Per la nomina del direttore generale dell’Istat, avvenuta la scorsa settimana, si è assistito a un tuffo nel passato, quando la Res pubblica era tale solo a parole, dato che le dinamiche dei pubblici poteri si svolgevano sempre in forme oscure e segrete, onde si parlava di arcana imperii.
Solo negli ultimi secoli, con l’avvento della democrazia, ha cominciato a farsi strada l’idea che essa non significasse solo governo del popolo ma anche governo “davanti al popolo”, nel senso che questo dovesse essere messo in condizione di conoscere come la cosa pubblica veniva gestita dai governanti di turno.
Applicato al potere legislativo e a quello giurisdizionale, il principio della trasparenza delle decisioni e delle scelte ha pian piano conquistato terreno anche nell’ambito dell’amministrazione, assistendosi così a un singolare capovolgimento dell’ottica tradizionale, secondo cui il segreto era la regola e la pubblicità l’eccezione.
Questo, naturalmente in via di principio, dato che certe inveterate, ma anche comode, abitudini nel modo di gestire il potere si sono rivelate assai dure a morire.

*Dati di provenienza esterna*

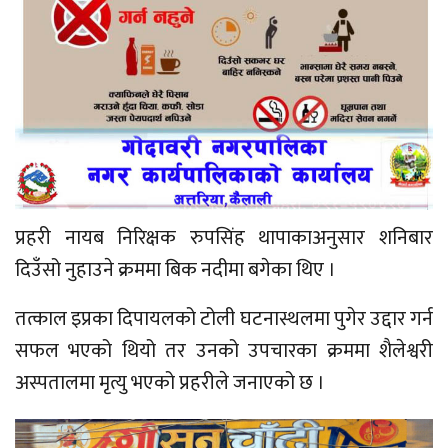
प्रहरी नायब निरिक्षक रुपसिंह थापाकाअनुसार शनिबार
दिउँसो नुहाउने क्रममा बिक नदीमा बगेका थिए ।
तत्काल इप्रका दिपायलको टोली घटनास्थलमा पुगेर उद्दार गर्न
सफल भएको थियो तर उनको उपचारका क्रममा शैलेश्वरी
अस्पतालमा मृत्यु भएको प्रहरीले जनाएको छ ।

Di questa, tutt’altro che commendevole, “resistenza” abbiamo avuto di recente una chiara conferma proprio all’Istat, ente che da alcuni anni, a prescindere da chi lo governa, non perde occasione per innalzare peana alla trasparenza.
Si è così prodotta una situazione che ha del paradossale, cioè che la procedura per la nomina del presidente dell’ente statistico è risultata essere addirittura più trasparente di quella che ha portato alla scelta del direttore generale. Ma tant’è.
L’intera vicenda, che è culminata nell’affidamento dell’incarico di direttore, per la precisione, più che non trasparente è decisamente oscura: ignoti i motivi della riapertura (per ben due volte) dei termini per la presentazione della manifestazione di interesse da parte dei candidati; ignoti i membri della commissione che hanno valutato gli aspiranti; ignoti i candidati e i correlativi curriculum. Insomma, in barba alla trasparenza, imposta dalla legge e non voluta dal nostro capriccio, buio pesto su tutti gli aspetti salienti della storia, che solo Il Foglietto è riuscito parzialmente a illuminare, dando qualche notizia su ”vita e opere” del neo direttore.
Eppure, non più di qualche mese fa, l’Anac (Autorità nazionale anticorruzione), impegnata anch’essa nella scelta del nuovo dg, non aveva esitato minimamente a pubblicare sul proprio sito l’elenco degli aspiranti all’incarico e i rispettivi curriculum, analogamente a quello che aveva fatto il ministro della Funzione pubblica, in occasione della scelta del nuovo presidente dell’Istat.
Del resto, col senno di poi, forse all’Istat non poteva finire che così.
L’incipit era stato, infatti, assolutamente criptico, stante che il resoconto del verbale del cda dell’Istat del 17 dicembre scorso, nell’informare - si fa per dire - della composizione della commissione de qua, si era limitato ad accennare a due, non meglio specificati, ausiliari del presidente Alleva, descritti come “esterni di elevata competenza e professionalità”, tacendo rigorosamente sulle loro rispettive identità.
Signor presidente, francamente stentiamo a credere che così poco rimanga dei buoni propositi manifestati alla vigilia della sua nomina che, pur avvenuta tra le polemiche, aveva nondimeno suscitato in tanti la speranza in un vero rinnovamento.